Well, I finished unpacking from the trip to Turkey and organized the souvenirs into these nifty little gift bags. At work yesterday, I passed out all of the gifts to the people who linked in helped me solve the problem I was working on over there. It was great fun seeing everyone's reaction. I promised to bring a souvenir back for Marisa, the second from the left is for her. Hopefully I'll see her and our instructor, Mel Odom, at class tonight.

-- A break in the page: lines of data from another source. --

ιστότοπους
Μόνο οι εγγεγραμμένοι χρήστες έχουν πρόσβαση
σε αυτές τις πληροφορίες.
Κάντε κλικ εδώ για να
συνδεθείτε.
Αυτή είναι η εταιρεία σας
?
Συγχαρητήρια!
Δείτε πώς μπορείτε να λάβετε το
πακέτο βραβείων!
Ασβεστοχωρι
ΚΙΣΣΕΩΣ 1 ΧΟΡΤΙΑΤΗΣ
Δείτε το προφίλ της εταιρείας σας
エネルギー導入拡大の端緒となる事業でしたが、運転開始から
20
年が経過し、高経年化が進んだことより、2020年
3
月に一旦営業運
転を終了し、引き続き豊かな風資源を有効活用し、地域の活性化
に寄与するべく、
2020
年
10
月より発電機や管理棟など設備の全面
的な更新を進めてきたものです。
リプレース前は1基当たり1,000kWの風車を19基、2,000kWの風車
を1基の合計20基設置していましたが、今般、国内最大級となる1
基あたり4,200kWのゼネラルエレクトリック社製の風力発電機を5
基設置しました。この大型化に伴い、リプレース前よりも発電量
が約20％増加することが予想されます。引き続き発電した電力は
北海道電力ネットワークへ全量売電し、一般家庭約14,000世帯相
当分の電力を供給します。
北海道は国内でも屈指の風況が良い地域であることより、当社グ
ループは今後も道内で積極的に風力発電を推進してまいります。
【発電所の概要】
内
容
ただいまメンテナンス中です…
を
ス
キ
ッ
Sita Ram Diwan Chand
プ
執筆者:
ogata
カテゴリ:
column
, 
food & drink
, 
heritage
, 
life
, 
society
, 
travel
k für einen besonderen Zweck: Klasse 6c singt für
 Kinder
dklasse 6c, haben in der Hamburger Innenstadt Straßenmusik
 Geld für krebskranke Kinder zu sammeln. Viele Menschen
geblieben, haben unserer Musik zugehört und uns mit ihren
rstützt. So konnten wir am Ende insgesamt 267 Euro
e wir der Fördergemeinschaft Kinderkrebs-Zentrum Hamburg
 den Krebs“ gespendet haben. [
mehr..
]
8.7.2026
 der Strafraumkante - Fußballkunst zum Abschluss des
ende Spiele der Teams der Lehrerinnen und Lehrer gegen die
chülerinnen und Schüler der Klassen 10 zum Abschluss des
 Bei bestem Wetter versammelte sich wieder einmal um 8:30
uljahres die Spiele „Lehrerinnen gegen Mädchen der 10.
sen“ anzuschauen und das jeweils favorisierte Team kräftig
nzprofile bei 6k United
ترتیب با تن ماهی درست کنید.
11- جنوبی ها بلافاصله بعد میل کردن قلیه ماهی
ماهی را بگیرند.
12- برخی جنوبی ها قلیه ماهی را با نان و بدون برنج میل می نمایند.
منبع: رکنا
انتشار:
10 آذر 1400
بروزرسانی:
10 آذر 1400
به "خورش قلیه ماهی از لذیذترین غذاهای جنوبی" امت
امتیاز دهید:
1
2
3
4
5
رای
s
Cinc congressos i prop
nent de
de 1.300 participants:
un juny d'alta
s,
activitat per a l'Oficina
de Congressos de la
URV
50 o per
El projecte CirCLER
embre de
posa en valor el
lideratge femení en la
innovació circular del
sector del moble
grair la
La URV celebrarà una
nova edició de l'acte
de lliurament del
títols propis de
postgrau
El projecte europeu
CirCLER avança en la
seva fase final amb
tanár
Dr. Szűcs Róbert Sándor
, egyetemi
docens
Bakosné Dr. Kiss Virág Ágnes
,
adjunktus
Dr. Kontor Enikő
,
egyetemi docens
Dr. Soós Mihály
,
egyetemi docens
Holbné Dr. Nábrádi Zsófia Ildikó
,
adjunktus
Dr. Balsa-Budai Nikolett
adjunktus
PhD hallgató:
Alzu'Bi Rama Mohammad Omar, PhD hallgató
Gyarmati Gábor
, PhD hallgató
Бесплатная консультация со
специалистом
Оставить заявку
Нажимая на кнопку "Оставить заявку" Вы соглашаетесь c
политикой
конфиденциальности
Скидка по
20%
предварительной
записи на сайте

Got a couple of pieces of news while I was gone. One of them is bad, and the other is good, but a little unexpected. The good news is that I'll be starting an important new assignment soon to at work. The new adventure begins in a couple of weeks. Hopefully this is onward and upward ... ah, Life in the Corporate World. Another day ... another $1.35 after taxes.

Monday, March 03, 2008

There's No Place Like Home

Home at last! What a trip. So much excitement ... so little time ... I have to confess that getting to work like this is why I am still a lackey to my corporate masters. Where did they send me this time? Ankara, Turkey.

I went on this adventure with a corporate handler named Nix. Nix doesn't like his real first name, so he tries to get everyone to call him "Nix" and I'm not sure why because I've seen his real name and THAT ain't it. Nix's full time job is preparing and presenting briefings, executive hand-holding, and putting out corporate fires. He's been doing this same thing since the Cold War, so he's gray, brittle, and talks about his prostate a lot. He hates coffee, people who whisper and Republicans. He loves American food, drinking tap water, and firearms. His working vocabulary actually includes the phrase "commie, pinko bed-wetter."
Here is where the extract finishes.